____ INPUT RECORDS

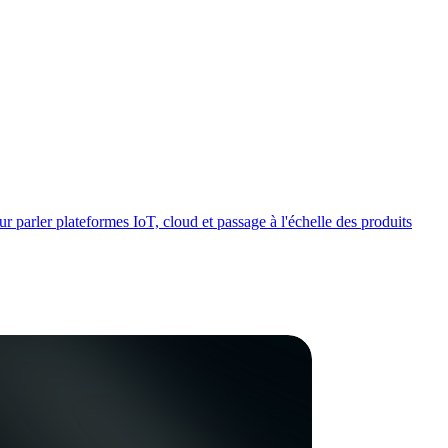
 parler plateformes IoT, cloud et passage à l'échelle des produits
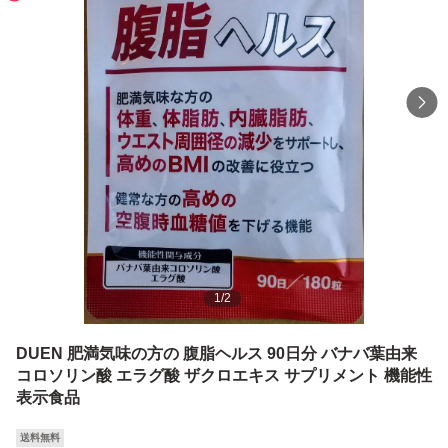
1
/
2
DUEN 肥満気味の方の 腹脂ヘルス 90日分 バナバ葉由来
コロソリン酸 エラグ酸 ザクロエキス サプリメント 機能性
表示食品
送料無料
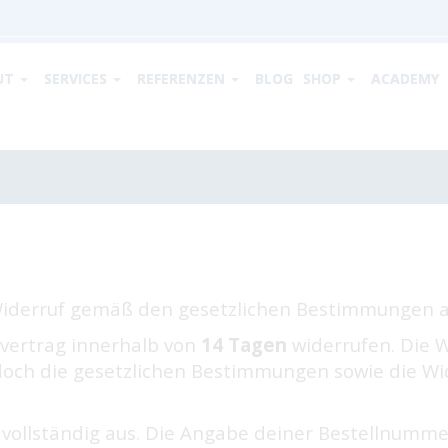
UT
SERVICES
REFERENZEN
BLOG
SHOP
ACADEMY
Widerruf gemäß den gesetzlichen Bestimmungen a
rvertrag innerhalb von
14 Tagen
widerrufen. Die W
doch die gesetzlichen Bestimmungen sowie die W
t vollständig aus. Die Angabe deiner Bestellnumm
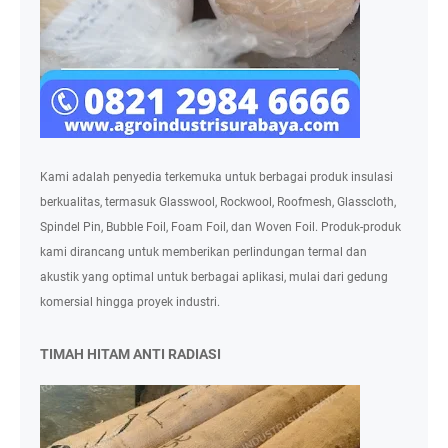
Kami adalah penyedia terkemuka untuk berbagai produk insulasi
berkualitas, termasuk Glasswool, Rockwool, Roofmesh, Glasscloth,
Spindel Pin, Bubble Foil, Foam Foil, dan Woven Foil. Produk-produk
kami dirancang untuk memberikan perlindungan termal dan
akustik yang optimal untuk berbagai aplikasi, mulai dari gedung
komersial hingga proyek industri.
TIMAH HITAM ANTI RADIASI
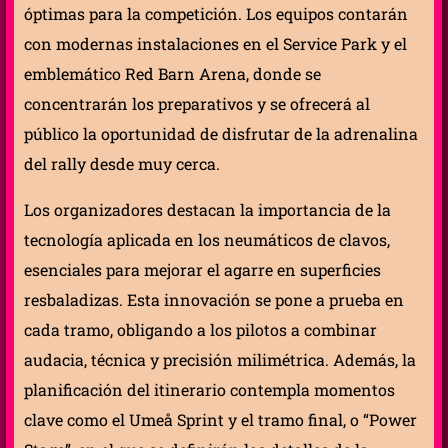
óptimas para la competición. Los equipos contarán
con modernas instalaciones en el Service Park y el
emblemático Red Barn Arena, donde se
concentrarán los preparativos y se ofrecerá al
público la oportunidad de disfrutar de la adrenalina
del rally desde muy cerca.
Los organizadores destacan la importancia de la
tecnología aplicada en los neumáticos de clavos,
esenciales para mejorar el agarre en superficies
resbaladizas. Esta innovación se pone a prueba en
cada tramo, obligando a los pilotos a combinar
audacia, técnica y precisión milimétrica. Además, la
planificación del itinerario contempla momentos
clave como el Umeå Sprint y el tramo final, o “Power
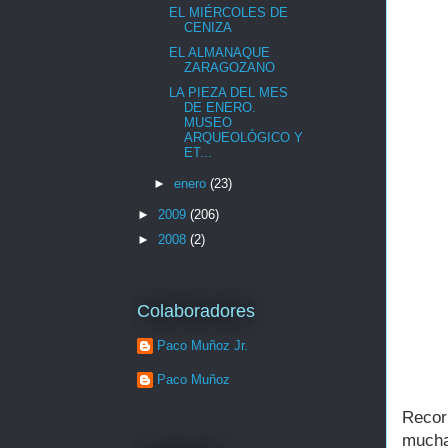
EL MIÉRCOLES DE
CENIZA
EL ALMANAQUE
ZARAGOZANO
LA PIEZA DEL MES
DE ENERO.
MUSEO
ARQUEOLÓGICO Y
ET...
►
enero
(23)
►
2009
(206)
►
2008
(2)
Colaboradores
Paco Muñoz Jr.
Paco Muñoz
Reco
mucha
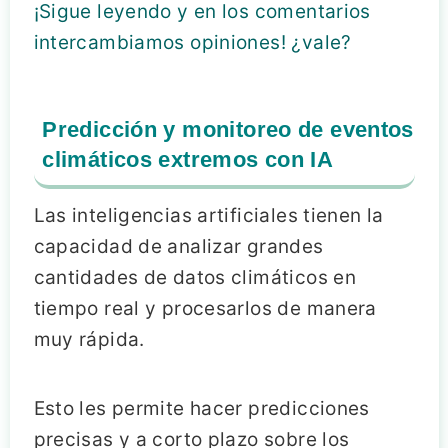
¡Sigue leyendo y en los comentarios
intercambiamos opiniones! ¿vale?
Predicción y monitoreo de eventos
climáticos extremos con IA
Las inteligencias artificiales tienen la
capacidad de analizar grandes
cantidades de datos climáticos en
tiempo real y procesarlos de manera
muy rápida.
Esto les permite hacer predicciones
precisas y a corto plazo sobre los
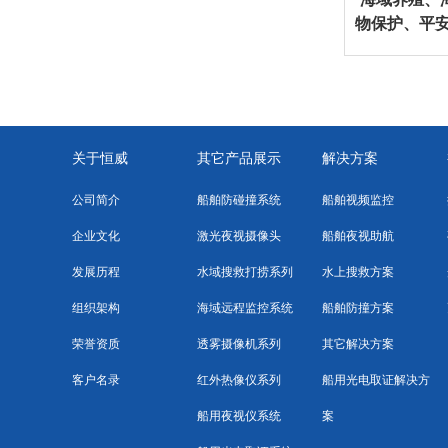
物保护、平
关于恒威
其它产品展示
解决方案
公司简介
船舶防碰撞系统
船舶视频监控
企业文化
激光夜视摄像头
船舶夜视助航
发展历程
水域搜救打捞系列
水上搜救方案
组织架构
海域远程监控系统
船舶防撞方案
荣誉资质
透雾摄像机系列
其它解决方案
客户名录
红外热像仪系列
船用光电取证解决方
船用夜视仪系统
案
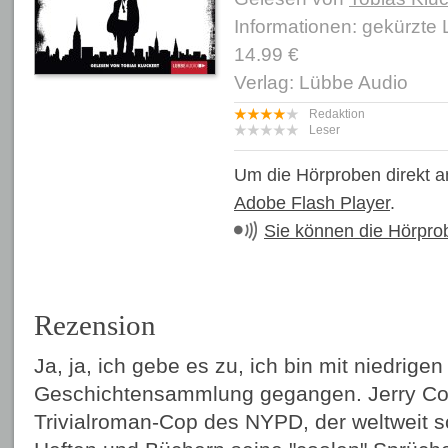
Informationen: gekürzte
14.99 €
Verlag: Lübbe Audio
Redaktion
Leser
Um die Hörproben direkt a
Adobe Flash Player
.
Sie können die Hörpro
Rezension
Ja, ja, ich gebe es zu, ich bin mit niedrig
Geschichtensammlung gegangen. Jerry Co
Trivialroman-Cop des NYPD, der weltweit s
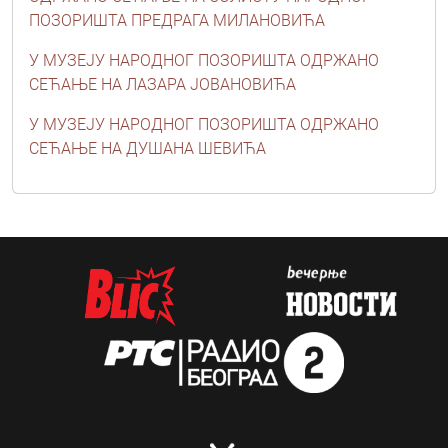
ПОЗОРИШТА ПРЕДРАГА МИЛАНОВИЋА
У МУЗЕЈУ НАРОДНОГ ПОЗОРИШТА ОДРЖАНО
СЕЋАЊЕ НА ЛАЗАРА ЈОВАНОВИЋА
У МУЗЕЈУ НАРОДНОГ ПОЗОРИШТА ОДРЖАНО
СЕЋАЊЕ НА ДУШАНА ШЕВИЋА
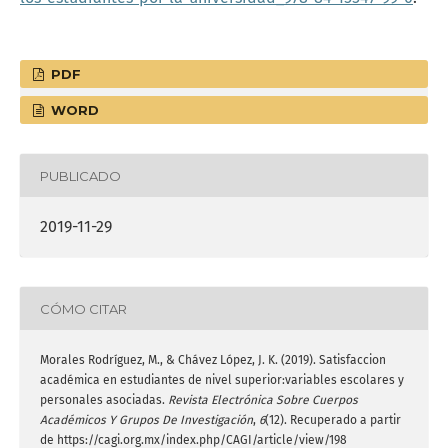
PDF
WORD
PUBLICADO
2019-11-29
CÓMO CITAR
Morales Rodríguez, M., & Chávez López, J. K. (2019). Satisfaccion
académica en estudiantes de nivel superior:variables escolares y
personales asociadas.
Revista Electrónica Sobre Cuerpos
Académicos Y Grupos De Investigación
,
6
(12). Recuperado a partir
de https://cagi.org.mx/index.php/CAGI/article/view/198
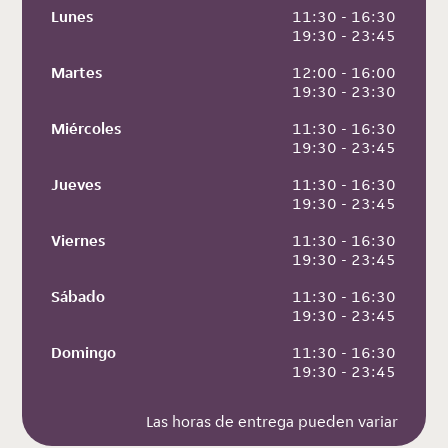
Lunes
 11:30 - 16:30
 19:30 - 23:45
Martes
 12:00 - 16:00
 19:30 - 23:30
Miércoles
 11:30 - 16:30
 19:30 - 23:45
Jueves
 11:30 - 16:30
 19:30 - 23:45
Viernes
 11:30 - 16:30
 19:30 - 23:45
Sábado
 11:30 - 16:30
 19:30 - 23:45
Domingo
 11:30 - 16:30
 19:30 - 23:45
Las horas de entrega pueden variar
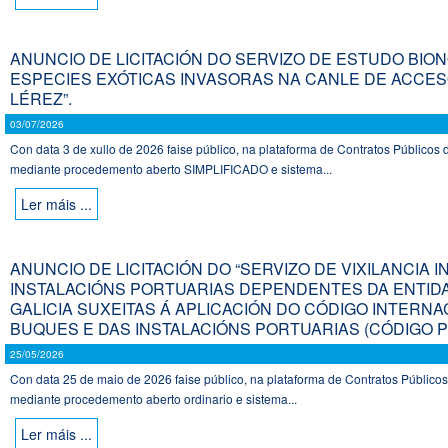
ANUNCIO DE LICITACIÓN DO SERVIZO DE ESTUDO BION
ESPECIES EXÓTICAS INVASORAS NA CANLE DE ACCES
LÉREZ”.
03/07/2026
Con data 3 de xullo de 2026 faise público, na plataforma de Contratos Públicos d
mediante procedemento aberto SIMPLIFICADO e sistema...
Ler máis ...
ANUNCIO DE LICITACIÓN DO “SERVIZO DE VIXILANCIA
INSTALACIÓNS PORTUARIAS DEPENDENTES DA ENTID
GALICIA SUXEITAS Á APLICACIÓN DO CÓDIGO INTERN
BUQUES E DAS INSTALACIÓNS PORTUARIAS (CÓDIGO PBI
25/05/2026
Con data 25 de maio de 2026 faise público, na plataforma de Contratos Públicos 
mediante procedemento aberto ordinario e sistema...
Ler máis ...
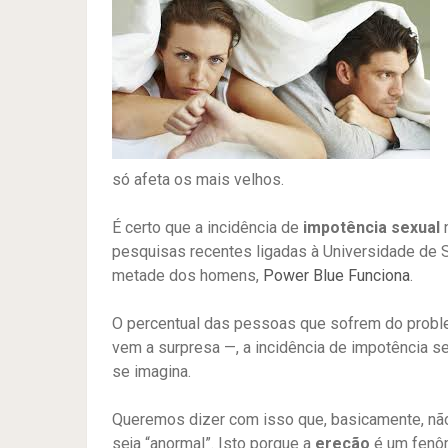
só afeta os mais velhos.
É certo que a incidência de
impotência sexual
n
pesquisas recentes ligadas à Universidade de Sã
metade dos homens,
Power Blue Funciona
.
O percentual das pessoas que sofrem do proble
vem a surpresa —, a incidência de impotência s
se imagina.
Queremos dizer com isso que, basicamente, não
seja “anormal”. Isto porque a
ereção
é um fenô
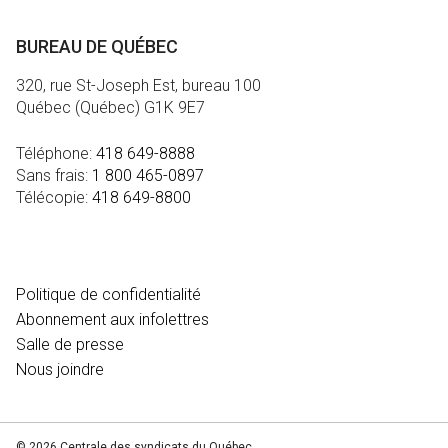
BUREAU DE QUÉBEC
320, rue St-Joseph Est, bureau 100
Québec (Québec) G1K 9E7
Téléphone:
418 649-8888
Sans frais:
1 800 465-0897
Télécopie:
418 649-8800
MÉDIA
Politique de confidentialité
Abonnement aux infolettres
Salle de presse
Nous joindre
© 2026 Centrale des syndicats du Québec.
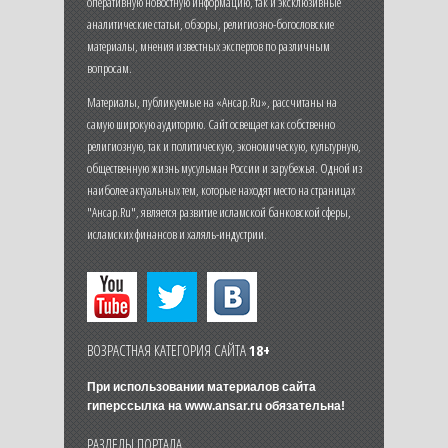
оперативную новостную информацию, так и эксклюзивные
аналитические статьи, обзоры, религиозно-богословские
материалы, мнения известных экспертов по различным
вопросам.
Материалы, публикуемые на «Ансар.Ru», рассчитаны на
самую широкую аудиторию. Сайт освещает как собственно
религиозную, так и политическую, экономическую, культурную,
общественную жизнь мусульман России и зарубежья. Одной из
наиболее актуальных тем, которые находят место на страницах
"Ансар.Ru", является развитие исламской банковской сферы,
исламских финансов и халяль-индустрии.
ВОЗРАСТНАЯ КАТЕГОРИЯ САЙТА
18+
При использовании материалов сайта
гиперссылка на
www.ansar.ru
обязательна!
РАЗДЕЛЫ ПОРТАЛА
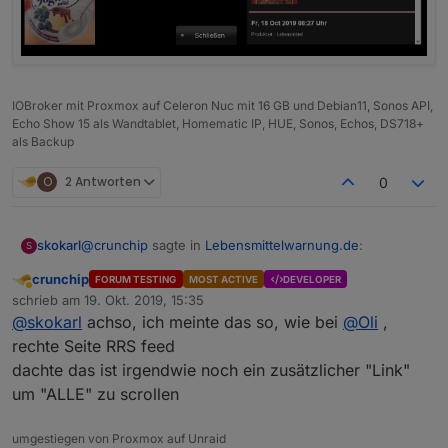
IOBroker mit Proxmox auf Celeron Nuc mit 16 GB und Debian11, Sonos API,
Echo Show 15 als Wandtablet, Homematic IP, HUE, Sonos, Echos, DS718+
als Backup
O
2 Antworten
0
@
crunchip
sagte in
Lebensmittelwarnung.de
:
skokarl
S
crunchip
FORUM TESTING
MOST ACTIVE
DEVELOPER
Abwesend
@
skokarl
sagte in
Lebensmittelwarnung.de
:
schrieb am
19. Okt. 2019, 15:35
zuletzt editiert von
@
skokarl
achso, ich meinte das so, wie bei
@
Oli
,
lol..... view in widget....
rechte Seite RRS feed
und rechts aller Warnungen ?
dachte das ist irgendwie noch ein zusätzlicher "Link"
alle, heisst bei mir 5 Meldungen....1 links, 4 rechts
um "ALLE" zu scrollen
finde den Baum auch gerade nicht
wie lass ich mir alle Meldungen anzeigen
umgestiegen von Proxmox auf Unraid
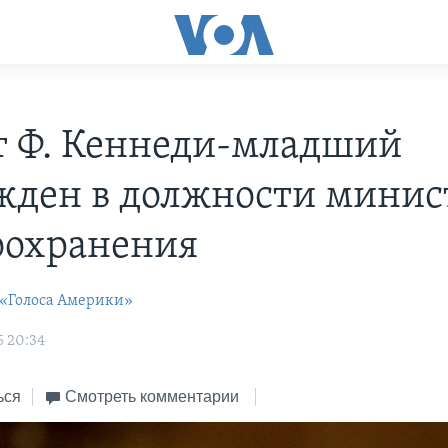
т Ф. Кеннеди-младший
жден в должности минис
оохранения
 «Голоса Америки»
5 20:34
ься
Смотреть комментарии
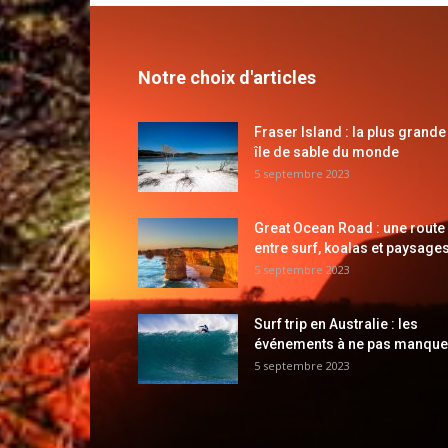
Notre choix d'articles
Fraser Island : la plus grande
île de sable du monde
5 septembre 2023
Great Ocean Road : une route
entre surf, koalas et paysages
5 septembre 2023
Surf trip en Australie : les
événements à ne pas manque
5 septembre 2023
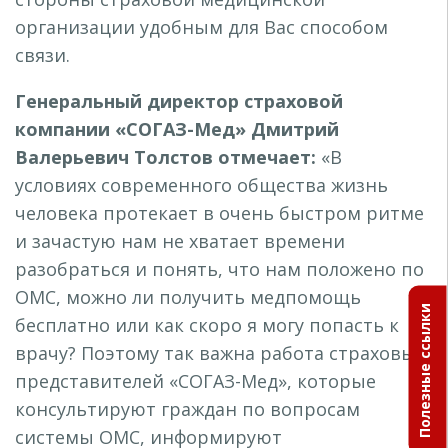
организации удобным для Вас способом
связи.
Генеральный директор страховой
компании «СОГАЗ-Мед» Дмитрий
Валерьевич Толстов отмечает:
«В
условиях современного общества жизнь
человека протекает в очень быстром ритме
и зачастую нам не хватает времени
разобраться и понять, что нам положено по
ОМС, можно ли получить медпомощь
Полезные ссылки
бесплатно или как скоро я могу попасть к
врачу? Поэтому так важна работа страховых
представителей «СОГАЗ-Мед», которые
консультируют граждан по вопросам
системы ОМС, информируют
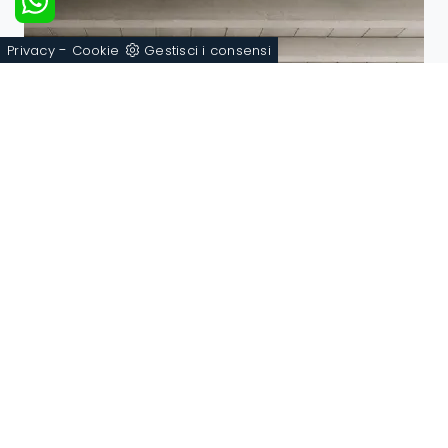
-
Privacy
Cookie
Gestisci i consensi
Free Pod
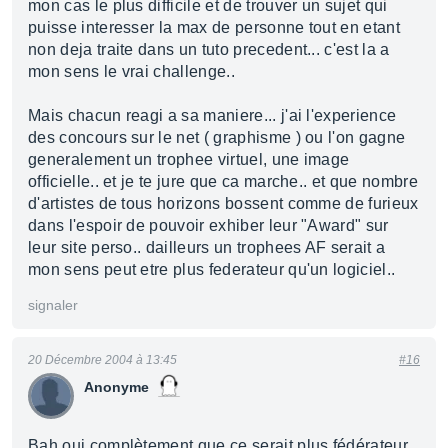
mon cas le plus difficile et de trouver un sujet qui
puisse interesser la max de personne tout en etant
non deja traite dans un tuto precedent... c'est la a
mon sens le vrai challenge..
Mais chacun reagi a sa maniere... j'ai l'experience
des concours sur le net ( graphisme ) ou l'on gagne
generalement un trophee virtuel, une image
officielle.. et je te jure que ca marche.. et que nombre
d'artistes de tous horizons bossent comme de furieux
dans l'espoir de pouvoir exhiber leur "Award" sur
leur site perso.. dailleurs un trophees AF serait a
mon sens peut etre plus federateur qu'un logiciel..
signaler
20 Décembre 2004 à 13:45
#16
Anonyme
Bah oui complètement que ce serait plus fédérateur,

________

Give the total number of lines in the entries that contain the word "berbagai", with no other words.

2